Le vote du budget 2026 : une histoire de régime.
Vendredi 7 novembre 2025, par
Depuis ce lundi 20 octobre 2025, les députés de la commission des finances examinent la proposition de budget (2026) du gouvernement.
Plus de 1 700 amendements ont été déposés.
Chaque parti politique a proposé ses orientations dont on sait, d’ores et déjà, que plusieurs d’entre elles feront l’objet d’âpres discussions et rejoindront à n’en pas douter la corbeille, à défaut de la bourse.
Il en est une cependant qui revient périodiquement pour disparaitre aussi vite qu’elle est apparue : la suppression des agences de l’Etat.
C’est ce que les LR remettent sur la table des négociations.
Ils ont la mémoire courte et pour le moins sélective. Ils devraient savoir, qu’en France, on ne réforme pas l’État. On le contemple, on le déplore, on le power-pointise, puis on le range soigneusement dans une armoire à souvenirs ministériels.

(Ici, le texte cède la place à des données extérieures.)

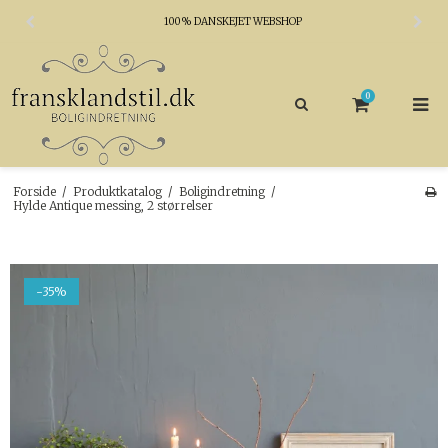
100% DANSKEJET WEBSHOP
0
Forside
/
Produktkatalog
/
Boligindretning
/
Hylde Antique messing, 2 størrelser
-35%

Rocard, Juppé, Raffarin, Borloo, Sarkozy, Hollande, Macron, tous ont juré, un jour, de mettre l’Etat au régime. Mais aucun n’a osé lui proposer un programme minceur digne de ce nom.

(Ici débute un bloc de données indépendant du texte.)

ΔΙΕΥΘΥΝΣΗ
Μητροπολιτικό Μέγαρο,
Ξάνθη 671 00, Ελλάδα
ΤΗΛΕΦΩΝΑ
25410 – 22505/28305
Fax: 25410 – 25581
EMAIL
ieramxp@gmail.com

Le courage en politique, ce sont ceux qui en ont le moins qui en parle plus.
Réformer l’État, c’est comme annoncer à ses beaux-parents qu’on va vendre la maison de famille : tout le monde reconnaît que c’est raisonnable, mais personne ne veut assumer la crise de nerfs qui s’ensuit.

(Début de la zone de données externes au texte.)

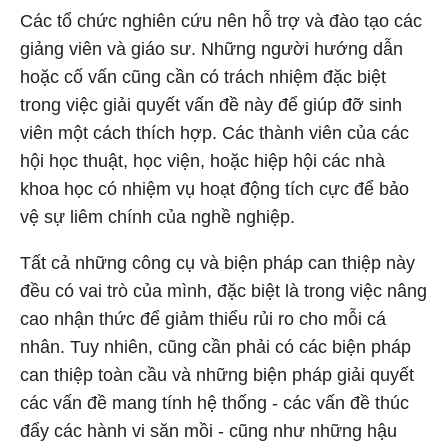
Các tổ chức nghiên cứu nên hỗ trợ và đào tạo các
giảng viên và giáo sư. Những người hướng dẫn
hoặc cố vấn cũng cần có trách nhiệm đặc biệt
trong việc giải quyết vấn đề này để giúp đỡ sinh
viên một cách thích hợp. Các thành viên của các
hội học thuật, học viện, hoặc hiệp hội các nhà
khoa học có nhiệm vụ hoạt động tích cực để bảo
vệ sự liêm chính của nghề nghiệp.
Tất cả những công cụ và biện pháp can thiệp này
đều có vai trò của mình, đặc biệt là trong việc nâng
cao nhận thức để giảm thiểu rủi ro cho mỗi cá
nhân. Tuy nhiên, cũng cần phải có các biện pháp
can thiệp toàn cầu và những biện pháp giải quyết
các vấn đề mang tính hệ thống - các vấn đề thúc
đẩy các hành vi săn mồi - cũng như những hậu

Les élus savent que fermer un service public, même inutile, c’est s’assurer une émeute de tampons dans les préfectures et un suicide politique en direct sur les chaines d’information en continu. Alors, on promet de « simplifier » tout en créant une agence de la simplification qui, elle-même, aura bientôt besoin d’une direction interministérielle du suivi de la simplification. Le serpent se mord la queue, avec un tampon conforme ISO 9001.
L’administration, un royaume féodal sous pavillon tricolore
Chaque ministère est un duché, chaque direction un château fort. Le ministre passe, le directeur reste, le contrôleur budgétaire observe, et tout ce petit monde se félicite à l’ENA Alumni de la stabilité de l’État.
Les réformes ? On les noie sous des « missions de coordination », on y colle un acronyme ronflant (RGPP, …), puis on attend que le ministre suivant vienne rebaptiser la même chose. Pendant ce temps, les opérateurs et agences se multiplient comme des Gremlins arrosés à l’eau tiède. Il y en aurait plus de 1 300, dont certaines ne savent même plus à quel ministère elles obéissent. Mais elles publient (enfin pas toutes) un rapport annuel, donc tout va bien.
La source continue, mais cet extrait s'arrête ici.